Pada 24 Juli 1852, Dekker ke Eropa untuk cuti selama dua tahun, namun Dekker memperpanjang masa cuti itu menjadi tiga tahun. Lalu pada 17 Mei 1855, Dekker, istri dan Pieter Jan Constant Eduard putra mereka berlayar ke Batavia dengan kapal ‘India’ dan tiba pada 10 September 1855.
Beberapa bulan di Batavia dan setelah mendapatkan penugasan barunya di Lebak. Dekker diperkenalkan kepada Gubernur Jenderal Duymaer van Twist oleh E. de Wal, seorang pejabat yang nantinya menjadi Menteri Daerah Jajahan Belanda dan masih kerabat Tine.

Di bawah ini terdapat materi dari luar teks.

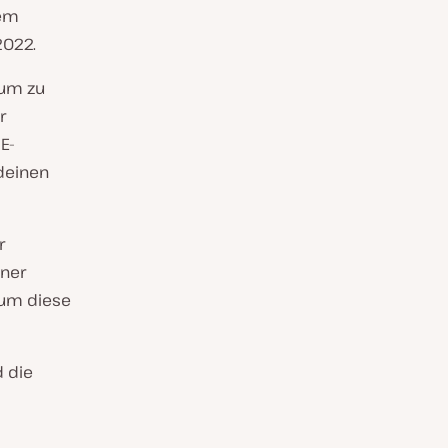
em
2022.
tum zu
r
E-
deinen
r
iner
 um diese
 die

Van Twist simpati terhadap Dekker, sehingga ia mengangkatnya sebagai asisten residen di Lebak saat posisi tersebut kosong. Karena C. E. P. Carolus, asisten residen yang sebelumnya, telah meninggal dunia di rumah sakit militer di Serang pada 1 November 1855. Dekker tiba di Rangkasbitung, ibukota Lebak, pada 22 Januari 1856.
Sebelum ke Rangkasbitung, Dekker sudah membaca laporan Carolus dan pendahulunya sehingga mengetahui bahwa penduduk daerah itu miskin. Terlebih lagi, bupati dan keluarganya sewenang-wenangan terhadap rakyat Lebak. Bupati melakukan pemerasan serta kejahatan-kejahatan lain kepada penduduk.
Dekker juga mulai mengumpulkan pengaduan dari penduduk secara langsung dengan dibantu seorang jaksa, sebab ia tidak bisa berbahasa Melayu maupun Sunda. Dari penyelidikan itu kecurigaan dan ketidaksukaan Dekker pada Bupati Lebak, Raden Adipati Karta Natanegara mulai terbukti.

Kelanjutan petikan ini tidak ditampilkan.